Segment Open

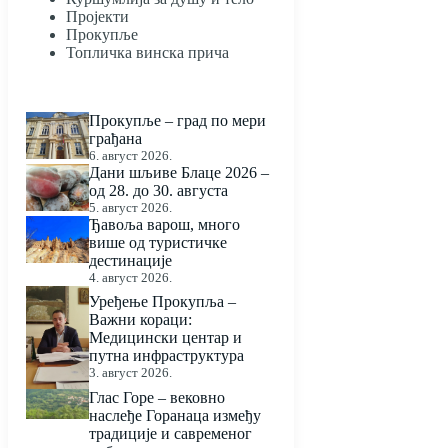
Пројекти
Прокупље
Топличка винска прича
Прокупље – град по мери
грађана
6. август 2026.
Дани шљиве Блаце 2026 –
од 28. до 30. августа
5. август 2026.
Ђавоља варош, много
више од туристичке
дестинације
4. август 2026.
Уређење Прокупља –
Важни кораци:
Медицински центар и
путна инфраструктура
3. август 2026.
Глас Горе – вековно
наслеђе Горанаца између
традиције и савременог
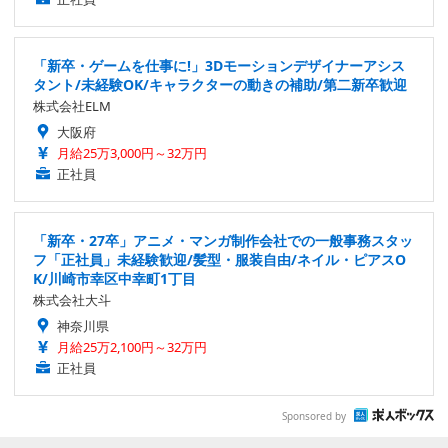
「新卒・ゲームを仕事に!」3Dモーションデザイナーアシス
タント/未経験OK/キャラクターの動きの補助/第二新卒歓迎
株式会社ELM
大阪府
月給25万3,000円～32万円
正社員
「新卒・27卒」アニメ・マンガ制作会社での一般事務スタッ
フ「正社員」未経験歓迎/髪型・服装自由/ネイル・ピアスO
K/川崎市幸区中幸町1丁目
株式会社大斗
神奈川県
月給25万2,100円～32万円
正社員
Sponsored by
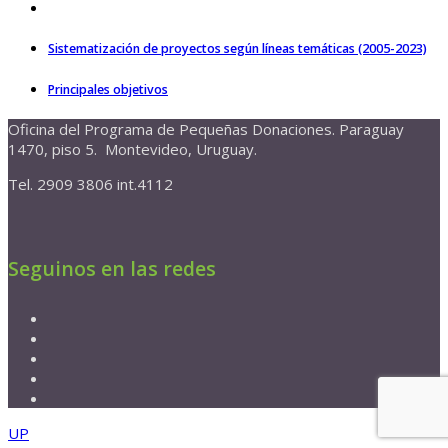
Sistematización de proyectos según líneas temáticas (2005-2023)
Principales objetivos
Oficina del Programa de Pequeñas Donaciones. Paraguay
1470, piso 5. Montevideo, Uruguay.
Tel. 2909 3806 int.4112
Seguinos en las redes
UP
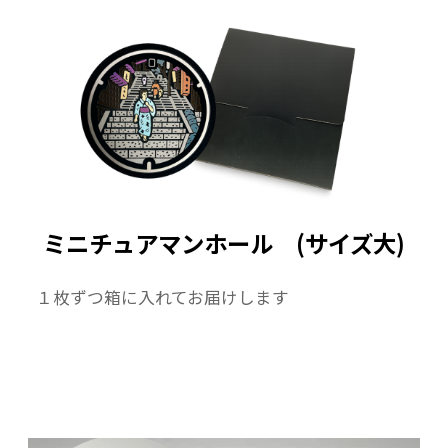
ミニチュアマンホール (サイズ大)
１枚ずつ箱に入れてお届けします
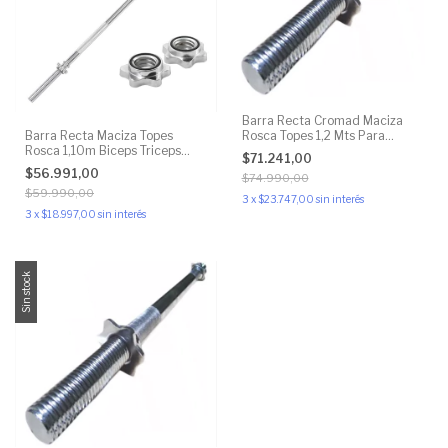
Barra Recta Cromad Maciza
Rosca Topes 1,2 Mts Para
Barra Recta Maciza Topes
Discos 30mm
Rosca 1,10m Biceps Triceps
$71.241,00
27mm
$56.991,00
$74.990,00
$59.990,00
3
x
$23.747,00
sin interés
3
x
$18.997,00
sin interés
Sin stock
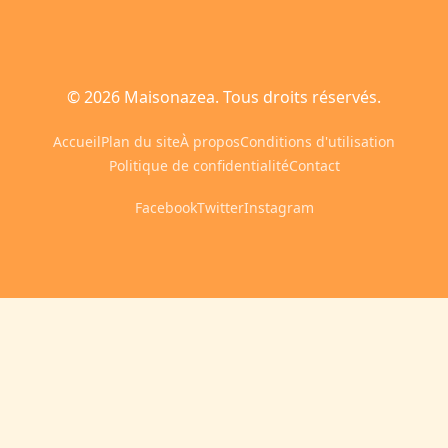
© 2026 Maisonazea. Tous droits réservés.
Accueil
Plan du site
À propos
Conditions d'utilisation
Politique de confidentialité
Contact
Facebook
Twitter
Instagram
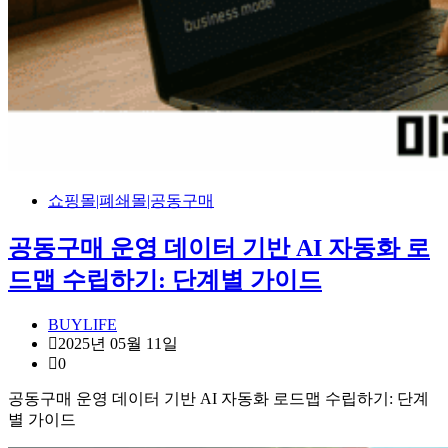
쇼핑몰|폐쇄몰|공동구매
공동구매 운영 데이터 기반 AI 자동화 로
드맵 수립하기: 단계별 가이드
BUYLIFE
2025년 05월 11일
0
공동구매 운영 데이터 기반 AI 자동화 로드맵 수립하기: 단계
별 가이드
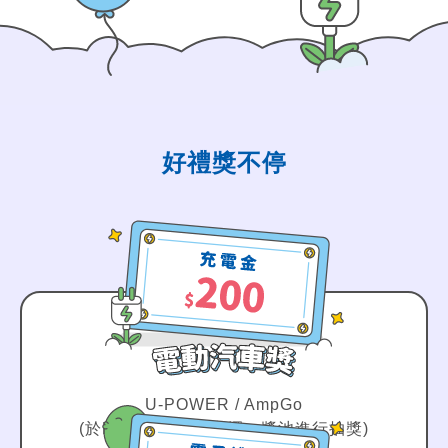
好禮獎不停
U-POWER / AmpGo
(於LINE官方帳號中擇一獎池進行抽獎)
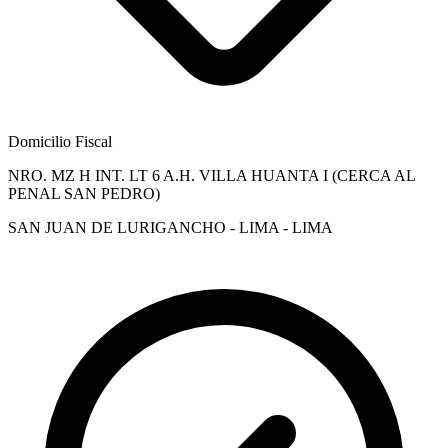
Domicilio Fiscal
NRO. MZ H INT. LT 6 A.H. VILLA HUANTA I (CERCA AL
PENAL SAN PEDRO)
SAN JUAN DE LURIGANCHO - LIMA - LIMA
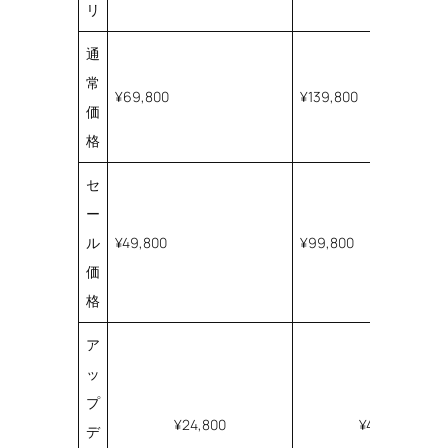
リ
通
常
¥69,800
¥139,800
価
格
セ
ー
ル
¥49,800
¥99,800
価
格
ア
ッ
プ
¥24,800
¥49,800
デ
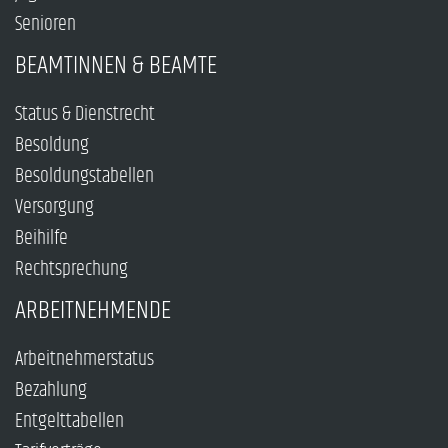
Senioren
BEAMTINNEN & BEAMTE
Status & Dienstrecht
Besoldung
Besoldungstabellen
Versorgung
Beihilfe
Rechtsprechung
ARBEITNEHMENDE
Arbeitnehmerstatus
Bezahlung
Entgelttabellen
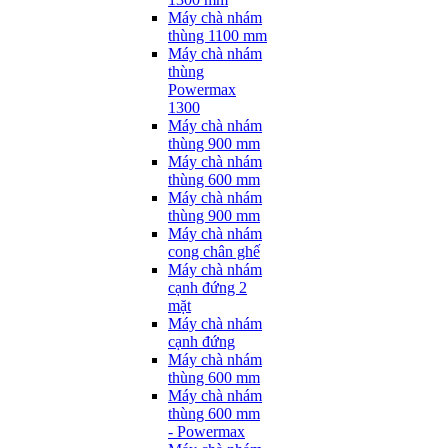
Máy chà nhám
thùng 1100 mm
Máy chà nhám
thùng
Powermax
1300
Máy chà nhám
thùng 900 mm
Máy chà nhám
thùng 600 mm
Máy chà nhám
thùng 900 mm
Máy chà nhám
cong chân ghế
Máy chà nhám
cạnh đứng 2
mặt
Máy chà nhám
cạnh đứng
Máy chà nhám
thùng 600 mm
Máy chà nhám
thùng 600 mm
- Powermax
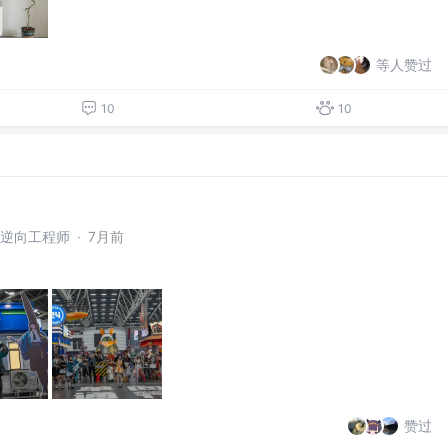
等人赞过
10
10
+逆向工程师
·
7月前
赞过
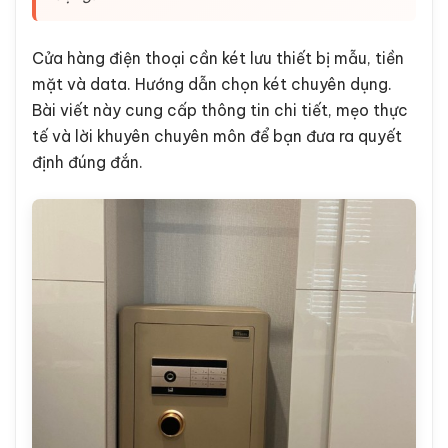
Cửa hàng điện thoại cần két lưu thiết bị mẫu, tiền
mặt và data. Hướng dẫn chọn két chuyên dụng.
Bài viết này cung cấp thông tin chi tiết, mẹo thực
tế và lời khuyên chuyên môn để bạn đưa ra quyết
định đúng đắn.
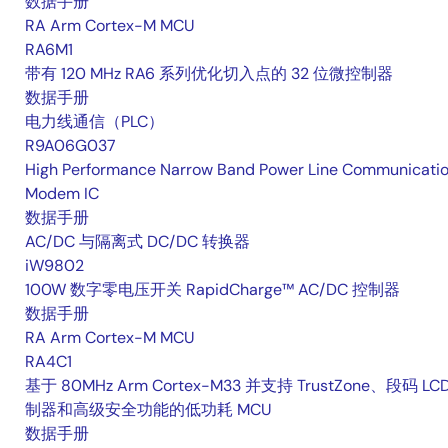
数据手册
RA Arm Cortex-M MCU
RA6M1
带有 120 MHz RA6 系列优化切入点的 32 位微控制器
数据手册
电力线通信（PLC）
R9A06G037
High Performance Narrow Band Power Line Communicati
Modem IC
数据手册
AC/DC 与隔离式 DC/DC 转换器
iW9802
100W 数字零电压开关 RapidCharge™ AC/DC 控制器
数据手册
RA Arm Cortex-M MCU
RA4C1
基于 80MHz Arm Cortex-M33 并支持 TrustZone、段码 LC
制器和高级安全功能的低功耗 MCU
数据手册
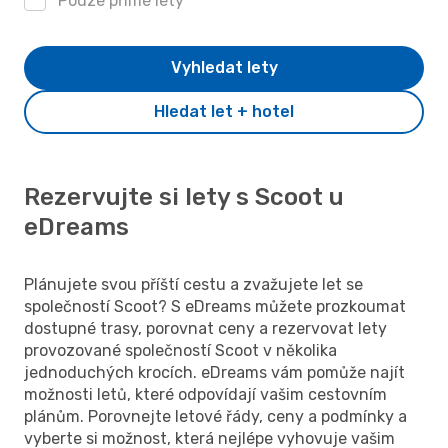
Pouze přímé lety
Vyhledat lety
Hledat let + hotel
Rezervujte si lety s Scoot u
eDreams
Plánujete svou příští cestu a zvažujete let se
společností Scoot? S eDreams můžete prozkoumat
dostupné trasy, porovnat ceny a rezervovat lety
provozované společností Scoot v několika
jednoduchých krocích. eDreams vám pomůže najít
možnosti letů, které odpovídají vašim cestovním
plánům. Porovnejte letové řády, ceny a podmínky a
vyberte si možnost, která nejlépe vyhovuje vašim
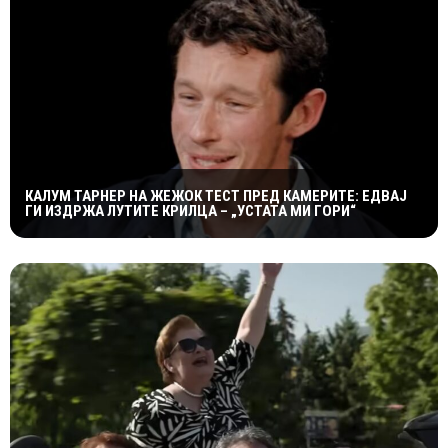
КАЛУМ ТАРНЕР НА ЖЕЖОК ТЕСТ ПРЕД КАМЕРИТЕ: ЕДВАЈ
ГИ ИЗДРЖА ЛУТИТЕ КРИЛЦА – „УСТАТА МИ ГОРИ“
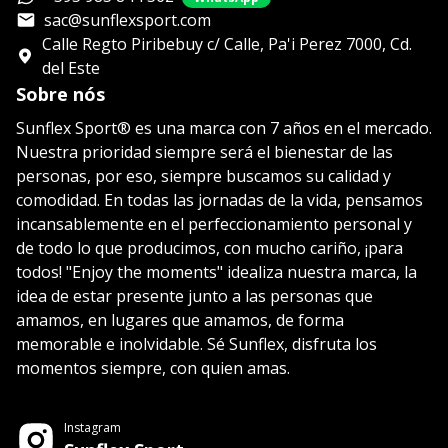
sac@sunflexsport.com
Calle Regto Piribebuy c/ Calle, Pa'i Perez 7000, Cd.
del Este
Sobre nós
Sunflex Sport® es una marca con 7 años en el mercado.
Nuestra prioridad siempre será el bienestar de las
personas, por eso, siempre buscamos su calidad y
comodidad. En todas las jornadas de la vida, pensamos
incansablemente en el perfeccionamiento personal y
de todo lo que producimos, con mucho cariño, ¡para
todos! "Enjoy the moments" idealiza nuestra marca, la
idea de estar presente junto a las personas que
amamos, en lugares que amamos, de forma
memorable e inolvidable. Sé Sunflex, disfruta los
momentos siempre, con quien amas.
Instagram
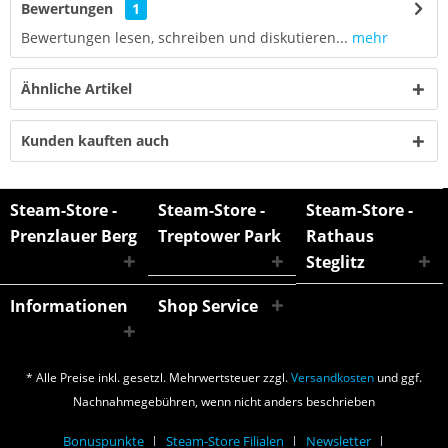
Bewertungen
1
Bewertungen lesen, schreiben und diskutieren...
mehr
Ähnliche Artikel
Kunden kauften auch
Steam-Store -
Steam-Store -
Steam-Store -
Prenzlauer Berg
Treptower Park
Rathaus
Steglitz
Informationen
Shop Service
* Alle Preise inkl. gesetzl. Mehrwertsteuer zzgl.
Versandkosten
und ggf.
Nachnahmegebühren, wenn nicht anders beschrieben
Bonuspunkte
Steam-Store Filialen
Newsletter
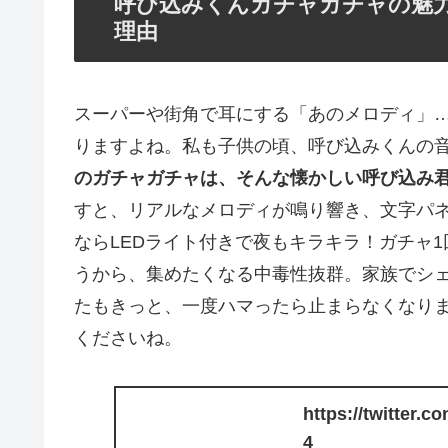
呼び込みくんガチャガチャの魅
理由
スーパーや街角で耳にする「あのメロディ」…
りますよね。私も子供の頃、呼び込みくんの
のガチャガチャは、そんな懐かしい呼び込み
すと、リアルなメロディが鳴り響き、文字パネ
ならLEDライト付きで夜もキラキラ！ガチャ1
うから、集めたくなる中毒性抜群。家族でシ
たもきっと、一度ハマったら止まらなくなり
くださいね。
https://twitter.
4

Segment Closed

- [To do]: From the data above, gather every line that includes the word "chuyên".

- [Answer section]:
mặt và data. Hướng dẫn chọn két chuyên dụng.
tế và lời khuyên chuyên môn để bạn đưa ra quyết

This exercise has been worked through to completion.